Coe, 44, was executed for the 1979 rape and murder of an 8-year-old girl.
Tennessee was the only Southern state that has not executed anyone since the U.S. Supreme Court reinstated the death penalty in 1976. The last execution in Tennessee was in 1960.
In the last month, Coe had twice come within 16 hours of being executed. Both times, federal courts blocked his execution so they could review his mental competence. A federal appeals court found him mentally competent and the U.S. Supreme Court denied his latest appeal on Tuesday.
The state Supreme Court gave the final approval for the execution early Wednesday, overruling a lower court that had issued a temporary injunction over the execution method.
Coe's case has been in the legal system for more than 20 years since he confessed to raping and killing Cary Ann Medlin in Greenfield in western Tennessee.
He told authorities that he had intended only to rape her, but then "she told me that Jesus loves me, and that is when I got so upset and I decided to kill her."

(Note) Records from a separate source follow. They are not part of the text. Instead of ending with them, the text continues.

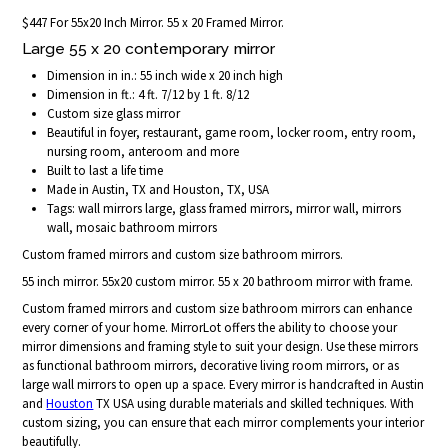
$447 For 55x20 Inch Mirror. 55 x 20 Framed Mirror.
Large 55 x 20 contemporary mirror
Dimension in in.: 55 inch wide x 20 inch high
Dimension in ft.: 4 ft. 7/12 by 1 ft. 8/12
Custom size glass mirror
Beautiful in foyer, restaurant, game room, locker room, entry room,
nursing room, anteroom and more
Built to last a life time
Made in Austin, TX and Houston, TX, USA
Tags: wall mirrors large, glass framed mirrors, mirror wall, mirrors
wall, mosaic bathroom mirrors
Custom framed mirrors and custom size bathroom mirrors.
55 inch mirror. 55x20 custom mirror. 55 x 20 bathroom mirror with frame.
Custom framed mirrors and custom size bathroom mirrors can enhance
every corner of your home. MirrorLot offers the ability to choose your
mirror dimensions and framing style to suit your design. Use these mirrors
as functional bathroom mirrors, decorative living room mirrors, or as
large wall mirrors to open up a space. Every mirror is handcrafted in Austin
and
Houston
TX USA using durable materials and skilled techniques. With
custom sizing, you can ensure that each mirror complements your interior
beautifully.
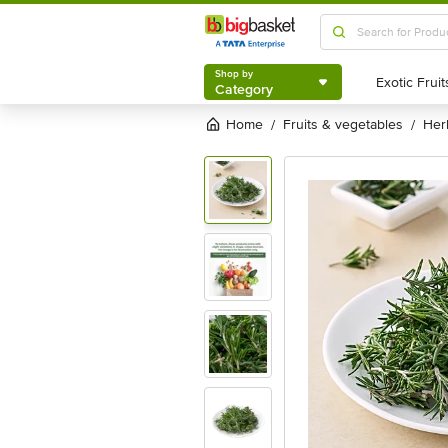
Shop by
Category
Shop by
Category
Home
fruits & vegetables
he
/
/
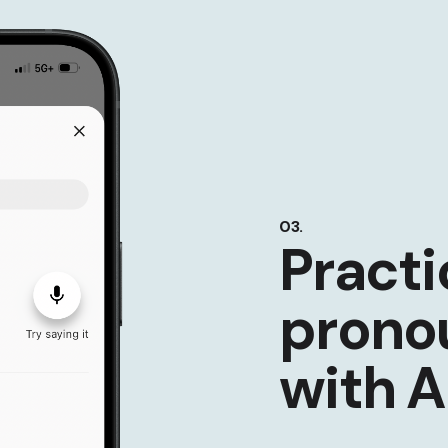
03.
Practi
prono
with A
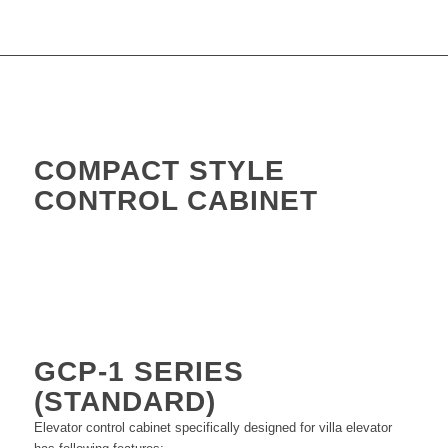
COMPACT STYLE
CONTROL CABINET
GCP-1
SERIES
(STANDARD)
Elevator control cabinet specifically designed for villa elevator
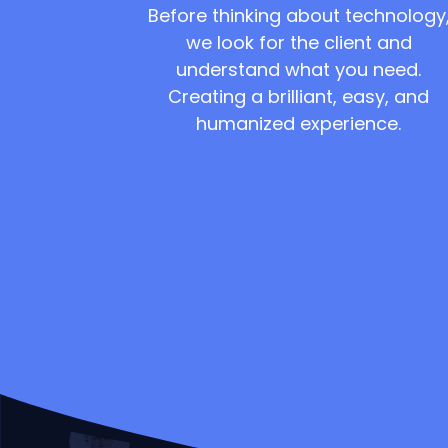
Before thinking about technology
we look for the client and
understand what you need.
Creating a brilliant, easy, and
humanized experience.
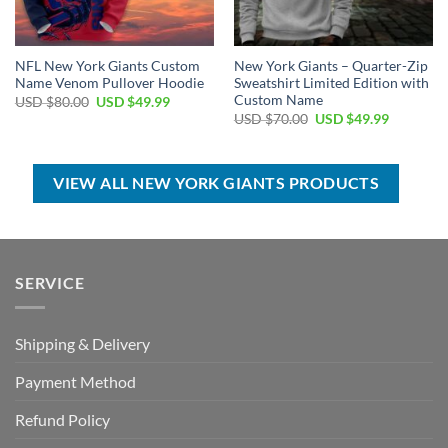
NFL New York Giants Custom
New York Giants – Quarter-Zip
Name Venom Pullover Hoodie
Sweatshirt Limited Edition with
Custom Name
Original
Current
USD $
80.00
USD $
49.99
price
price
Original
Current
USD $
70.00
USD $
49.99
was:
is:
price
price
USD
USD
was:
is:
$80.00.
$49.99.
USD
USD
$70.00.
$49.99.
VIEW ALL NEW YORK GIANTS PRODUCTS
SERVICE
Shipping & Delivery
Payment Method
Refund Policy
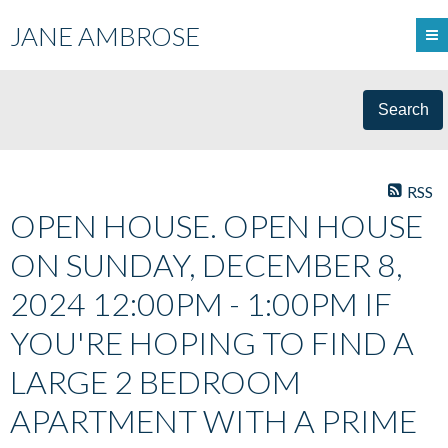
JANE AMBROSE
Search
RSS
OPEN HOUSE. OPEN HOUSE
ON SUNDAY, DECEMBER 8,
2024 12:00PM - 1:00PM IF
YOU'RE HOPING TO FIND A
LARGE 2 BEDROOM
APARTMENT WITH A PRIME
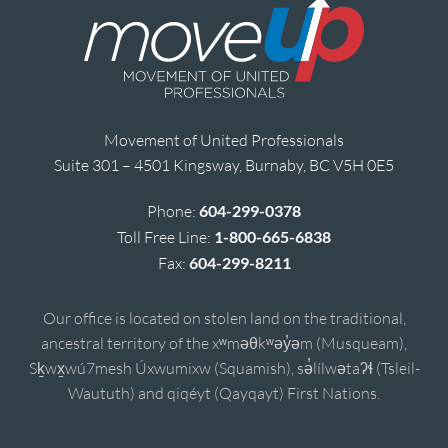
Movement of United Professionals
Suite 301 – 4501 Kingsway, Burnaby, BC V5H 0E5
Phone:
604-299-0378
Toll Free Line:
1-800-665-6838
Fax:
604-299-8211
Our office is located on stolen land on the traditional,
ancestral territory of the xʷməθkʷəy̓əm (Musqueam),
Sḵwx̱wú7mesh Úxwumixw (Squamish), sə̓lílwətaʔɬ (Tsleil-
Waututh) and qiqéyt (Qayqayt) First Nations.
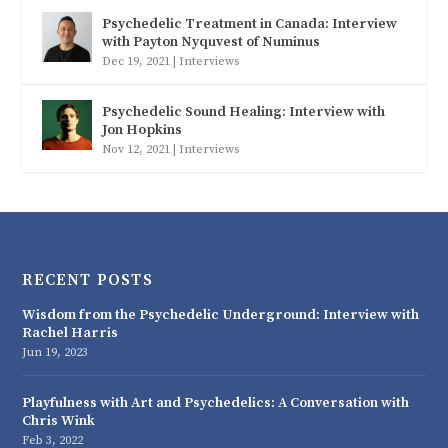
Psychedelic Treatment in Canada: Interview
with Payton Nyquvest of Numinus
Dec 19, 2021
|
Interviews
Psychedelic Sound Healing: Interview with
Jon Hopkins
Nov 12, 2021
|
Interviews
RECENT POSTS
Wisdom from the Psychedelic Underground: Interview with
Rachel Harris
Jun 19, 2023
Playfulness with Art and Psychedelics: A Conversation with
Chris Wink
Feb 3, 2022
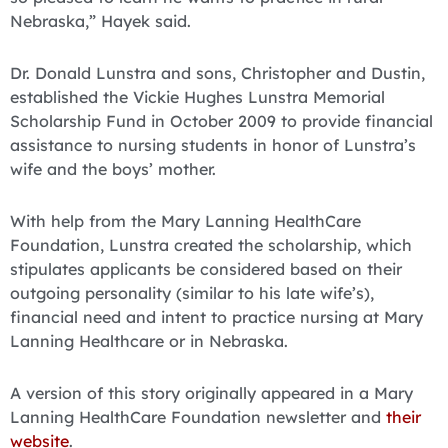
Nebraska,” Hayek said.
Dr. Donald Lunstra and sons, Christopher and Dustin,
established the Vickie Hughes Lunstra Memorial
Scholarship Fund in October 2009 to provide financial
assistance to nursing students in honor of Lunstra’s
wife and the boys’ mother.
With help from the Mary Lanning HealthCare
Foundation, Lunstra created the scholarship, which
stipulates applicants be considered based on their
outgoing personality (similar to his late wife’s),
financial need and intent to practice nursing at Mary
Lanning Healthcare or in Nebraska.
A version of this story originally appeared in a Mary
Lanning HealthCare Foundation newsletter and
their
website
.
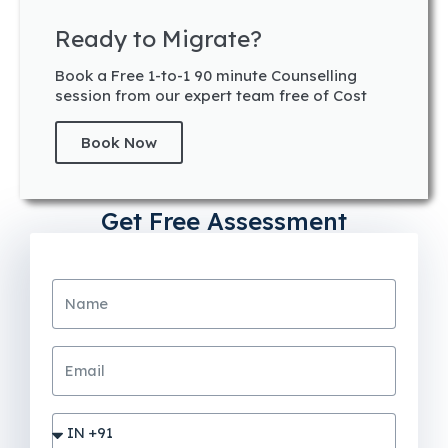
Ready to Migrate?
Book a Free 1-to-1 90 minute Counselling
session from our expert team free of Cost
Book Now
Get Free Assessment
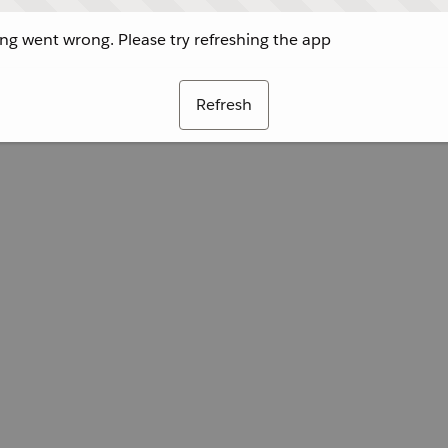
g went wrong. Please try refreshing the app
Refresh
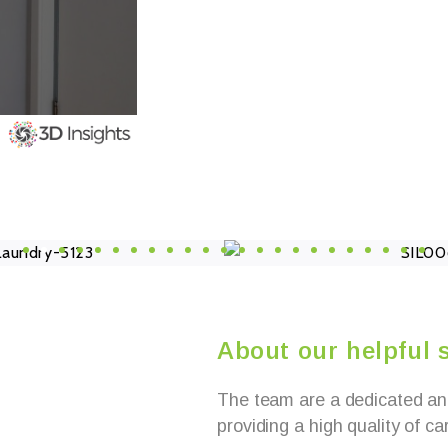
About our helpful s
The team are a dedicated an
providing a high quality of ca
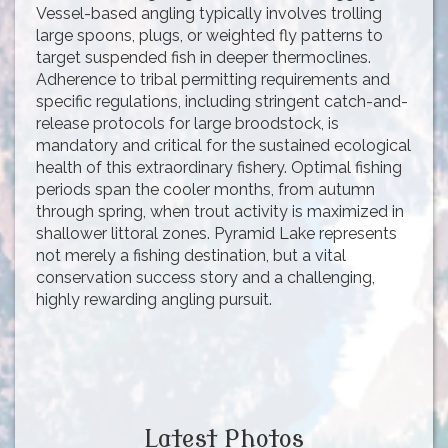
Vessel-based angling typically involves trolling
large spoons, plugs, or weighted fly patterns to
target suspended fish in deeper thermoclines.
Adherence to tribal permitting requirements and
specific regulations, including stringent catch-and-
release protocols for large broodstock, is
mandatory and critical for the sustained ecological
health of this extraordinary fishery. Optimal fishing
periods span the cooler months, from autumn
through spring, when trout activity is maximized in
shallower littoral zones. Pyramid Lake represents
not merely a fishing destination, but a vital
conservation success story and a challenging,
highly rewarding angling pursuit.
Latest Photos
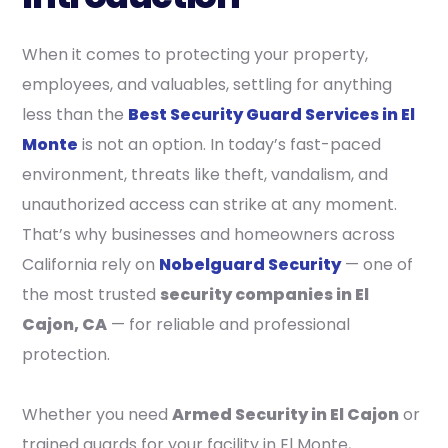
When it comes to protecting your property,
employees, and valuables, settling for anything
less than the
Best Security Guard Services in El
Monte
is not an option. In today’s fast-paced
environment, threats like theft, vandalism, and
unauthorized access can strike at any moment.
That’s why businesses and homeowners across
California rely on
Nobelguard Security
— one of
the most trusted
security companies in El
Cajon, CA
— for reliable and professional
protection.
Whether you need
Armed Security in El Cajon
or
trained guards for your facility in El Monte,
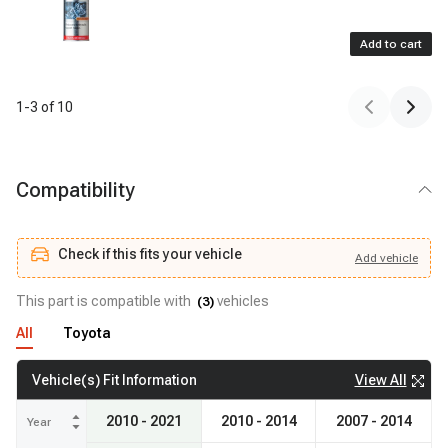
Add to cart
1
-
3
of
10
Compatibility
Check if this fits your vehicle
Add
vehicle
Add
vehicle
Check if this fits your vehicle
This part is compatible with
vehicles
(
3
)
All
Toyota
View All
Vehicle(s) Fit Information
2010 - 2021
2010 - 2014
2007 - 2014
Year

The then-23-year-old mechanic was arrested three days later as he was about to board a bus for Georgia. The black shoe polish he had used to dye his hair was still dribbling down his face.
His attorneys contend Coe's confession was coerced and driven by mental illness caused from years of physical and emotional abuse by his impoverished parents.
Some religious leaders had condemned the Tennessee Supreme Court for scheduling the execution during the holiest week on the Christian calendar and at the beginning of the Jewish Passover. Wednesday is the first evening of Passover and four days before Easter.
A spokeswoman for the state's high court said the justices chose the date because it was one week from April 11, when the appeals court found him competent.